DATA TO EXAMINE section start

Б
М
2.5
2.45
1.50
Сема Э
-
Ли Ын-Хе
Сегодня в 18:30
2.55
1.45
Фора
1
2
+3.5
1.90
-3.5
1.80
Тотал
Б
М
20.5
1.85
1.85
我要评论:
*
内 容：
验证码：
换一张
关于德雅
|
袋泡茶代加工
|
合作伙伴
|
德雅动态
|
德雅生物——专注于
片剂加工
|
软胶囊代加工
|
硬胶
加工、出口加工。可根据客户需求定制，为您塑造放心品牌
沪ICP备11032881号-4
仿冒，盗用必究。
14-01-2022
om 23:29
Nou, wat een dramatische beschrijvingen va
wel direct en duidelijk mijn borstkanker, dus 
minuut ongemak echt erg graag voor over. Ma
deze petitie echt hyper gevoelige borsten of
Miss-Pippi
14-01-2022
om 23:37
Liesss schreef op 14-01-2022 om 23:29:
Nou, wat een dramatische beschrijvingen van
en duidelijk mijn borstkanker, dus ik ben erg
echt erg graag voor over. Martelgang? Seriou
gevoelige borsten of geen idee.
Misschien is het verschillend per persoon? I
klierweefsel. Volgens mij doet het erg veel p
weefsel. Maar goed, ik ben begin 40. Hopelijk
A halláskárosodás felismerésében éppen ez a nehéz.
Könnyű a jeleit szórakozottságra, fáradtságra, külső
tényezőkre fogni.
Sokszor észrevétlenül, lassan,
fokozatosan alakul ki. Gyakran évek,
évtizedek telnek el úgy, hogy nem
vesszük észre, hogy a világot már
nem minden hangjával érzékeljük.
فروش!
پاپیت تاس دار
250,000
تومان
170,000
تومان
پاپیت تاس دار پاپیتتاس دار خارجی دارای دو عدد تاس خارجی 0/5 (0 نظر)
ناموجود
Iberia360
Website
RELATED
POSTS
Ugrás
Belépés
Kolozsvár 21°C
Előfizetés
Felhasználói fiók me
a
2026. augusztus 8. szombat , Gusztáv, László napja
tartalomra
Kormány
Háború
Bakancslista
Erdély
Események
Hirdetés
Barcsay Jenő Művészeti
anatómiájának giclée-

DATA TO EXAMINE section end

Please give back the entries above, unchanged and complete.

ANSWER BOX:
Б
М
2.5
2.45
1.50
Сема Э
-
Ли Ын-Хе
Сегодня в 18:30
2.55
1.45
Фора
1
2
+3.5
1.90
-3.5
1.80
Тотал
Б
М
20.5
1.85
1.85
我要评论:
*
内 容：
验证码：
换一张
关于德雅
|
袋泡茶代加工
|
合作伙伴
|
德雅动态
|
德雅生物——专注于
片剂加工
|
软胶囊代加工
|
硬胶
加工、出口加工。可根据客户需求定制，为您塑造放心品牌
沪ICP备11032881号-4
仿冒，盗用必究。
14-01-2022
om 23:29
Nou, wat een dramatische beschrijvingen va
wel direct en duidelijk mijn borstkanker, dus 
minuut ongemak echt erg graag voor over. Ma
deze petitie echt hyper gevoelige borsten of
Miss-Pippi
14-01-2022
om 23:37
Liesss schreef op 14-01-2022 om 23:29:
Nou, wat een dramatische beschrijvingen van
en duidelijk mijn borstkanker, dus ik ben erg
echt erg graag voor over. Martelgang? Seriou
gevoelige borsten of geen idee.
Misschien is het verschillend per persoon? I
klierweefsel. Volgens mij doet het erg veel p
weefsel. Maar goed, ik ben begin 40. Hopelijk
A halláskárosodás felismerésében éppen ez a nehéz.
Könnyű a jeleit szórakozottságra, fáradtságra, külső
tényezőkre fogni.
Sokszor észrevétlenül, lassan,
fokozatosan alakul ki. Gyakran évek,
évtizedek telnek el úgy, hogy nem
vesszük észre, hogy a világot már
nem minden hangjával érzékeljük.
فروش!
پاپیت تاس دار
250,000
تومان
170,000
تومان
پاپیت تاس دار پاپیتتاس دار خارجی دارای دو عدد تاس خارجی 0/5 (0 نظر)
ناموجود
Iberia360
Website
RELATED
POSTS
Ugrás
Belépés
Kolozsvár 21°C
Előfizetés
Felhasználói fiók me
a
2026. augusztus 8. szombat , Gusztáv, László napja
tartalomra
Kormány
Háború
Bakancslista
Erdély
Események
Hirdetés
Barcsay Jenő Művészeti
anatómiájának giclée-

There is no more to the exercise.